Da magic wall
“Aha ha ha, youses getting on a rinky
dinky bus, uh!”
“Ha ha ha ha…ho ho ho!” we laughed, we
though it was funny, to us it was a riot.
“Wadda hell is so funny hea?” an Army
sergeant screamed at the top of his lungs. He caught
four or five of us, and put our asses up against a wall.
“Put yar ahms up, spread yar feet, and
lean up against dat wall!” He pointed, then added: “Stay da,
till we move out.”
When he left the room, the other guys
started to snicker, and laugh.
“Who who hooooo! How ya like det, uh!” one
guy howled.
“Yea, ya stupido mofo!” another joined him.
“How ya likes flying on ya magic wall, uh?”

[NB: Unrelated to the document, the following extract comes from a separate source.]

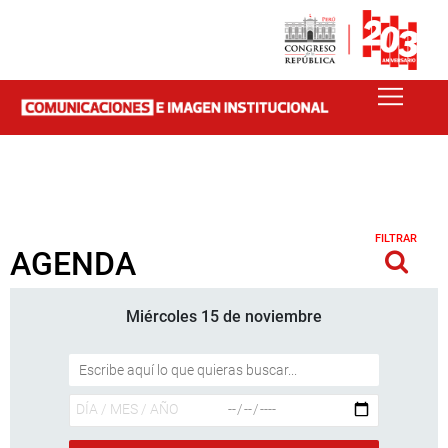
FILTRAR
AGENDA
Miércoles 15 de noviembre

“Ho, ho ho, hee hee hee.” They screamed,
and laughed at us against the wall.
It was their turn, and some of them got
caught when the same sergeant came back into the room,
and yelled:
“Watza
mattah wit ya stupid moderferkers, uh?”
“Alla ya’s git up against dat oda wall…hurry
it up, git ya stupid asses ova da!”
Every body was up against the wall, this
was just a preview of things to come, the discipline was
just beginning. Our flight was one freaking cloud all the way to San Antonio, Texas. When the no smoking sign went out, everybody lit
up. It seems like everybody
was smoking on the plane. That’s how it was then, everybody smoked everywhere.
At
boot camp, one of the first things we learned was how to field
strip a butt. Honest! We were allowed to smoke at parade rest. The flight, that’s
what the group was called, stands at ease. That is feet spread apart, parallel to
the shoulders, back straight up, and hands locked behind you.